Ich erwähne dieses Beispiel, dem ich mühelos eine Reihe anderer hinzufügen könnte, nur als Symptom der allgemeinen Geistes verwirrung, die heute bei uns in der Westzone herrscht und die besten Voraussetzungen für den Sieg der ostzonalen Ideologie bildet. Manchmal ist es so trostlos, daß man verzweifeln möchte, und ich denke mit Grauen daran, wie ich einmal die Isolation in dieser Welt ertragen soll, wenn ich nicht mehr in dem Wissen um Ihre Gegenwart Stütze und Halt finde! Zwar haben wir es wohl bei Ihnen gelernt, unsere Entscheidungen und Handlungen aus eigener Gewissensverantwortung zu treffen und zu tragen, aber wenn es nicht ganz Nacht um uns werden soll, so bedürfen wir eben doch der Gewißheit eines Meisters und Freundes, der mit uns den einsamen Weg schreitet.

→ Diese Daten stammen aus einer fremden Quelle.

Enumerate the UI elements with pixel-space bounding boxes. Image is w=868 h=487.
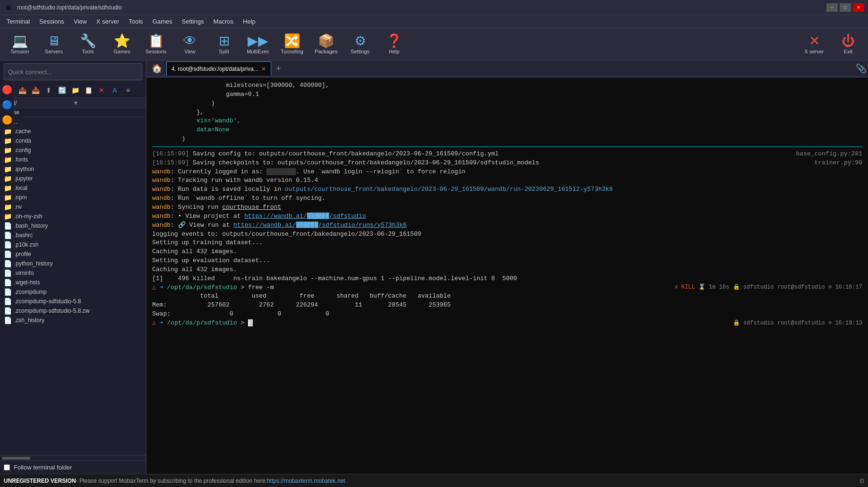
menu-settings[interactable]: Settings [177, 17, 209, 26]
term-line-log3: logging events to: outputs/courthouse_fr… [152, 230, 862, 239]
sidebar-newfolder[interactable]: 📁 [69, 84, 81, 96]
follow-terminal-checkbox[interactable] [4, 464, 10, 470]
menu-view[interactable]: View [69, 17, 92, 26]
list-item-p10k[interactable]: 📄 .p10k.zsh [0, 240, 146, 249]
menu-help[interactable]: Help [238, 17, 260, 26]
toolbar-servers[interactable]: 🖥 Servers [38, 30, 70, 59]
nav-icon-red[interactable]: 🔴 [1, 84, 13, 95]
folder-icon: 📁 [4, 184, 11, 192]
list-item-bashrc[interactable]: 📄 .bashrc [0, 231, 146, 240]
list-item-local[interactable]: 📁 .local [0, 183, 146, 193]
menu-tools[interactable]: Tools [124, 17, 147, 26]
new-tab-button[interactable]: + [272, 62, 285, 75]
sidebar-download[interactable]: 📥 [29, 84, 42, 96]
list-item-viminfo[interactable]: 📄 .viminfo [0, 268, 146, 278]
sidebar-up[interactable]: ⬆ [43, 84, 55, 96]
status-link[interactable]: https://mobaxterm.mobatek.net [267, 478, 345, 484]
menu-sessions[interactable]: Sessions [34, 17, 69, 26]
list-item-zcompdump-58z[interactable]: 📄 .zcompdump-sdfstudio-5.8.zw [0, 306, 146, 316]
follow-terminal-label[interactable]: Follow terminal folder [14, 464, 72, 471]
list-item-conda[interactable]: 📁 .conda [0, 136, 146, 145]
file-icon: 📄 [4, 307, 11, 315]
toolbar-tunneling[interactable]: 🔀 Tunneling [276, 30, 308, 59]
sidebar-delete[interactable]: ✕ [95, 84, 108, 96]
list-item-cache[interactable]: 📁 .cache [0, 127, 146, 136]
list-item-wget-hsts[interactable]: 📄 .wget-hsts [0, 278, 146, 287]
sidebar-upload[interactable]: 📤 [16, 84, 28, 96]
sidebar-rename[interactable]: A [109, 84, 121, 96]
settings-label: Settings [351, 49, 370, 54]
term-mem-line: Mem: 257602 2762 226294 11 28545 253965 [152, 301, 862, 310]
servers-icon: 🖥 [47, 34, 60, 48]
toolbar-help[interactable]: ❓ Help [378, 30, 410, 59]
term-line: milestones=[300000, 400000], [152, 81, 862, 90]
list-item-bash-history[interactable]: 📄 .bash_history [0, 221, 146, 231]
multiexec-label: MultiExec [247, 49, 269, 54]
unregistered-label: UNREGISTERED VERSION [4, 478, 76, 484]
file-list[interactable]: 📁 .. 📁 .cache 📁 .conda 📁 .config 📁 .font… [0, 117, 146, 455]
file-name: .ipython [14, 166, 34, 172]
list-item-jupyter[interactable]: 📁 .jupyter [0, 174, 146, 183]
toolbar-games[interactable]: ⭐ Games [106, 30, 138, 59]
toolbar-sessions[interactable]: 📋 Sessions [140, 30, 172, 59]
path-bar[interactable]: /root/ ▼ [0, 98, 146, 108]
list-item-dotdot[interactable]: 📁 .. [0, 117, 146, 127]
list-item-nv[interactable]: 📁 .nv [0, 202, 146, 212]
list-item-ipython[interactable]: 📁 .ipython [0, 164, 146, 174]
term-line-setup1: Setting up training dataset... [152, 239, 862, 248]
sidebar-footer: Follow terminal folder [0, 461, 146, 474]
list-item-config[interactable]: 📁 .config [0, 145, 146, 155]
menu-games[interactable]: Games [148, 17, 177, 26]
attach-icon[interactable]: 📎 [856, 63, 866, 74]
code-text: milestones=[300000, 400000], [226, 82, 329, 89]
exit-label: Exit [844, 49, 852, 54]
list-item-zsh-history[interactable]: 📄 .zsh_history [0, 316, 146, 325]
toolbar-packages[interactable]: 📦 Packages [310, 30, 342, 59]
file-icon: 📄 [4, 222, 11, 230]
menu-macros[interactable]: Macros [208, 17, 238, 26]
sessions-icon: 📋 [148, 34, 164, 48]
path-chevron: ▼ [73, 100, 144, 106]
nav-icon-blue[interactable]: 🔵 [1, 99, 13, 111]
status-message: - Please support MobaxTerm by subscribin… [76, 478, 267, 484]
minimize-button[interactable]: ─ [826, 3, 838, 12]
quick-connect-input[interactable]: Quick connect... [4, 63, 142, 80]
list-item-profile[interactable]: 📄 .profile [0, 249, 146, 259]
toolbar-split[interactable]: ⊞ Split [208, 30, 240, 59]
sidebar-refresh[interactable]: 🔄 [56, 84, 68, 96]
nav-icon-orange[interactable]: 🟠 [1, 114, 13, 126]
toolbar-settings[interactable]: ⚙ Settings [344, 30, 376, 59]
menu-terminal[interactable]: Terminal [2, 17, 34, 26]
active-tab[interactable]: 4. root@sdfstudio:/opt/data/priva... ✕ [166, 61, 271, 76]
maximize-button[interactable]: □ [840, 3, 851, 12]
terminal-content[interactable]: milestones=[300000, 400000], gamma=0.1 )… [146, 77, 868, 474]
list-item-zcompdump[interactable]: 📄 .zcompdump [0, 287, 146, 297]
list-item-python-history[interactable]: 📄 .python_history [0, 259, 146, 268]
tab-home[interactable]: 🏠 [148, 61, 165, 76]
list-item-oh-my-zsh[interactable]: 📁 .oh-my-zsh [0, 212, 146, 221]
file-name: .fonts [14, 156, 28, 163]
sessions-label: Sessions [146, 49, 167, 54]
servers-label: Servers [45, 49, 63, 54]
list-item-npm[interactable]: 📁 .npm [0, 193, 146, 202]
toolbar-multiexec[interactable]: ▶▶ MultiExec [242, 30, 274, 59]
toolbar-exit[interactable]: ⏻ Exit [832, 30, 864, 59]
file-name: .. [14, 119, 17, 125]
close-button[interactable]: ✕ [853, 3, 864, 12]
folder-icon: 📁 [4, 137, 11, 145]
toolbar-view[interactable]: 👁 View [174, 30, 206, 59]
sidebar-copy[interactable]: 📋 [82, 84, 95, 96]
sidebar: Quick connect... ★ 📤 📥 ⬆ 🔄 📁 📋 ✕ A ≡ 🔴 🔵… [0, 60, 146, 474]
list-item-fonts[interactable]: 📁 .fonts [0, 155, 146, 164]
toolbar-xserver[interactable]: ✕ X server [798, 30, 830, 59]
term-line-wandb1: wandb: Currently logged in as: ████████.… [152, 168, 862, 177]
file-icon: 📄 [4, 241, 11, 248]
menu-xserver[interactable]: X server [92, 17, 124, 26]
list-item-zcompdump-58[interactable]: 📄 .zcompdump-sdfstudio-5.8 [0, 297, 146, 306]
file-name: .zsh_history [14, 317, 44, 324]
toolbar-session[interactable]: 💻 Session [4, 30, 36, 59]
tab-close-button[interactable]: ✕ [261, 66, 266, 72]
sidebar-scrollbar[interactable] [0, 455, 146, 461]
sidebar-menu[interactable]: ≡ [122, 84, 134, 96]
toolbar-tools[interactable]: 🔧 Tools [72, 30, 104, 59]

Es ist ja überhaupt ein tief betrübliches Zeichen unserer Zeit, wie wenig echte Freunde man heutzutage noch findet. Wieviel unendlich stärker war da doch noch die tiefe Gesinnungsgemeinschaft, die uns in der Nazizeit mit allen Gegnern des Systems, gleich welcher weltanschaulichen Coleur im einzelnen, verband! Heute suche ich in Regensburg seit Jahren einen ähnlichen Konnex vergeblich, obwohl ich doch durch meine öffentliche Tätigkeit wahrlich mit genug Menschen in Berührung komme. Für meine Frau und mich gehört es zu den als bitteren Mangel empfundenen Erfahrungen, daß wir in Regensburg trotz zahlreicher Bekannten nicht ein einziges echtes Freundespaar gefunden haben, und, wie die Dinge hier liegen, wahrscheinlich auch nicht finden werden. Wenn auch unsere Ehe dadurch zweifellos viel an Intensität und Tiefe gewonnen hat, so empfinden wir es doch als schmerzliches Manko, das kaum durch anderes ausgeglichen werden kann, denn der Mensch ist nun einmal ein Gemeinwesen, das sich nach echter Begegnung mit anderen sehnt.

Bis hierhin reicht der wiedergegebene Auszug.